DATA PROVIDED:
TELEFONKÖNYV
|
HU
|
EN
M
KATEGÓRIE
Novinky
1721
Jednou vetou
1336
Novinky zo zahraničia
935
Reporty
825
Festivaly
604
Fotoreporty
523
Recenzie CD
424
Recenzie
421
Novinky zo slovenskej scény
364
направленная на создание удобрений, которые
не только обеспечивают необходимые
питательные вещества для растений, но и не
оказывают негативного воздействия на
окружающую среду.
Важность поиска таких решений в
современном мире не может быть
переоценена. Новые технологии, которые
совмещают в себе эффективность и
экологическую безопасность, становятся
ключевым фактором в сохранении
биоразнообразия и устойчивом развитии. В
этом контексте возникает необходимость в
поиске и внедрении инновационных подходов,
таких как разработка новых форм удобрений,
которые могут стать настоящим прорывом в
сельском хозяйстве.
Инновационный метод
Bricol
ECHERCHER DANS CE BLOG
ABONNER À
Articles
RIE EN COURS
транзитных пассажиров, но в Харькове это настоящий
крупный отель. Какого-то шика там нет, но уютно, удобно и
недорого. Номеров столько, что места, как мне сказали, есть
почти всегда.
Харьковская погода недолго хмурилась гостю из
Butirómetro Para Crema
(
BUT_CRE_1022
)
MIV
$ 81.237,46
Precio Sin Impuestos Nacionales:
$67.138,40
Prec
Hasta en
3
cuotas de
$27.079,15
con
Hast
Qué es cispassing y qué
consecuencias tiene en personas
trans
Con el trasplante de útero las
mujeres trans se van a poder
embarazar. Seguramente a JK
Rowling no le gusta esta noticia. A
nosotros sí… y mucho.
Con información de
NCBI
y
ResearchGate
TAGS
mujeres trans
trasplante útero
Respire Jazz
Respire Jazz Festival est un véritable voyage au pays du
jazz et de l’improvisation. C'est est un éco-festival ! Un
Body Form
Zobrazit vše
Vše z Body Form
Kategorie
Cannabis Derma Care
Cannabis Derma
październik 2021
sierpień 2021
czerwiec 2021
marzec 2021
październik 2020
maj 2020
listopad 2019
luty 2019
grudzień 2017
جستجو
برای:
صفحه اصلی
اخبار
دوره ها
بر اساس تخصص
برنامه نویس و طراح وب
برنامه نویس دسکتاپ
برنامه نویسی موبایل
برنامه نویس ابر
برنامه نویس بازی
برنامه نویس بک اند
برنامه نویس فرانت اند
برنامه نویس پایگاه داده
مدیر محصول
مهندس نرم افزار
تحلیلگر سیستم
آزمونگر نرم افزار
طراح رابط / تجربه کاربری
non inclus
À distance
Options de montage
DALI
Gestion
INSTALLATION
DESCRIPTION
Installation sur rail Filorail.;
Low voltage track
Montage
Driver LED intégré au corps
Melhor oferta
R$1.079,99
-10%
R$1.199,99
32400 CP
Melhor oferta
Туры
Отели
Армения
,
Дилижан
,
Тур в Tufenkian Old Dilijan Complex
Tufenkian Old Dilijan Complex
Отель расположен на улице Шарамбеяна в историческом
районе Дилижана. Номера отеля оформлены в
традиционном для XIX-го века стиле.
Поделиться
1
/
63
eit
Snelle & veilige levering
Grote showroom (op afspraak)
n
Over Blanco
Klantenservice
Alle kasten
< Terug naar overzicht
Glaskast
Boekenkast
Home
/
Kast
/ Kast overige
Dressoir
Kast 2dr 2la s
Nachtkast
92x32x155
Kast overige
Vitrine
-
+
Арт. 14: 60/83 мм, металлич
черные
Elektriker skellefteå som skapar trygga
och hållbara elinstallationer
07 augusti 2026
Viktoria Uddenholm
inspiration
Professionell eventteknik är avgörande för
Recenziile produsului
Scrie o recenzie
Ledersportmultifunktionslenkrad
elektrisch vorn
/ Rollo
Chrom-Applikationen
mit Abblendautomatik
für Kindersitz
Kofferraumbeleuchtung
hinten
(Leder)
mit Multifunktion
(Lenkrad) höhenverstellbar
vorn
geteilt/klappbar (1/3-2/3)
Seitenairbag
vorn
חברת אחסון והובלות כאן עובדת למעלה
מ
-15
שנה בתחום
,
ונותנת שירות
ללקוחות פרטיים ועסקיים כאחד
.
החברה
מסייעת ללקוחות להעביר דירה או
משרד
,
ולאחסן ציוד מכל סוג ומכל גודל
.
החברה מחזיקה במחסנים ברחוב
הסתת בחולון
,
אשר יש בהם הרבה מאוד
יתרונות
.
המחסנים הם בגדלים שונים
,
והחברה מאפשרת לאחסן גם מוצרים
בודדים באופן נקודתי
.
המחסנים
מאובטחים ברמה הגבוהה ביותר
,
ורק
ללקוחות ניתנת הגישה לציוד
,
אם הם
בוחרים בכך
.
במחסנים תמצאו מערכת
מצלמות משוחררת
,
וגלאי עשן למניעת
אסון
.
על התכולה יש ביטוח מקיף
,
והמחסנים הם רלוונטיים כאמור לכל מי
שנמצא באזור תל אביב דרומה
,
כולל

ABOUT THIS TASK: Your task is to set down again, exactly, every line from the beginning of the listing through the line with "переоценена. Новые технологии, которые".

ANSWER BELOW:
TELEFONKÖNYV
|
HU
|
EN
M
KATEGÓRIE
Novinky
1721
Jednou vetou
1336
Novinky zo zahraničia
935
Reporty
825
Festivaly
604
Fotoreporty
523
Recenzie CD
424
Recenzie
421
Novinky zo slovenskej scény
364
направленная на создание удобрений, которые
не только обеспечивают необходимые
питательные вещества для растений, но и не
оказывают негативного воздействия на
окружающую среду.
Важность поиска таких решений в
современном мире не может быть
переоценена. Новые технологии, которые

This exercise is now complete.